Based on my experience and research, racism is best defined as the act of relying upon race as a determinant in situations when it is not. This works with all races in every direction.

He who automatically assumes that any specific gain made by a particular person is due solely to his or her race is a racist. She who automatically assumes that negative actions by a particular person are reflective of the presumed deficiency of his or her race is a racist. It’s rarely more complicated than that.

Racism can be manifested in actions, but it is not defined by them. Racism is always defined by internal processes. It occurs in the heart and mind, well before actions are carried out. What you do has little to do with racism. What you think does.

So, how can you tell if you’re a racist? Here are some examples:

1. Although you never say the word “nigger”, you wish you could. You use the shop-worn excuse that black people use the word, (proving that you have already rationalized its use), yet don’t do so purely out of political correctness. You believe that your non-use of the word proves your beneficence.

2. You are offended by the word “cracker”, even though there is no historical context of oppression for white people related to that word.

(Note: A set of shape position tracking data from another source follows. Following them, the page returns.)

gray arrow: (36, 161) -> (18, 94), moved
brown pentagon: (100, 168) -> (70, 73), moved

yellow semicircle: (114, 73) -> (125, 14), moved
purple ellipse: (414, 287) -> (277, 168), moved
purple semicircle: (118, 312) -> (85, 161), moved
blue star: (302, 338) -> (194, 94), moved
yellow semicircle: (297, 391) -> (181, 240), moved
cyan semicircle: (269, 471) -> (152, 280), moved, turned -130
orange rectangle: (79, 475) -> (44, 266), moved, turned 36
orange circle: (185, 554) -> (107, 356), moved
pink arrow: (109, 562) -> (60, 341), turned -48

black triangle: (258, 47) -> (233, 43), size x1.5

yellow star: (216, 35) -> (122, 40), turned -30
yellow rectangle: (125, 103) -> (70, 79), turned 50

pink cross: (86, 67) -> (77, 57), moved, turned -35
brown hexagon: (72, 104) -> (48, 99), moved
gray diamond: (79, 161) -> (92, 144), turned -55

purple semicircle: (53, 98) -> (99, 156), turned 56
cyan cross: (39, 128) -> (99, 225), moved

You use it as an excuse to justify your unfulfilled entitlement to say “nigger”. One is not the intellectual counterweight for the other. There is no white version of “nigger”, since there is no history of black oppression of whites in the United States. It stands alone in offensiveness to those to whom it is directed.

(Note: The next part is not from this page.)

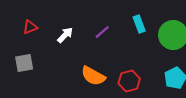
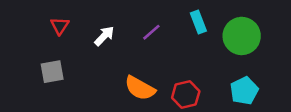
red triangle: (30, 27) -> (60, 26), turned -35

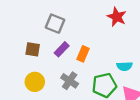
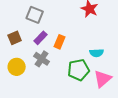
brown square: (33, 49) -> (15, 38), turned -32
gray cross: (70, 81) -> (42, 59), moved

3. You are offended whenever you find a group with their own TV station, newspaper, social organization, or political party. You complain that there is no such exclusive group for your race, religion or political party. You miss the point that those in the majority are already in charge, and so rarely need groups of these types. An example is parades for various nationalities and other groups. If your nationality is the dominant one in a society, then there are few reasons to remind others of your heritage, since it is on display all the time.

If you are not missing out on opportunities for jobs, housing and societal advancement due solely to your race, you have nothing to complain about.

4. You complain about advancement programs for minorities, referring to these practices as “reverse racism”. This is a pet peeve of mine. Calling anything “reverse racism” suggests that there is some kind of “forward” or “regular” racism. This sounds conspicuously as if one kind were normal and the other one abnormal. All racism is racism. It doesn’t go forward or backward. Regarding the justifications for the aforementioned advancement programs, refer to the last sentence of #3.

I will conclude with one example that is not in the numbered group, since, to me, it stands out among them all.

Your race is clearly in the majority and yet you worry that it is descending to minority status, as members of other nationalities and races increase in number. The fear that a group other than your own will someday take over is the most telling form of racism.

It betrays the cowardice of those who fear that the new, coming majority will treat you as badly as you’ve treated them.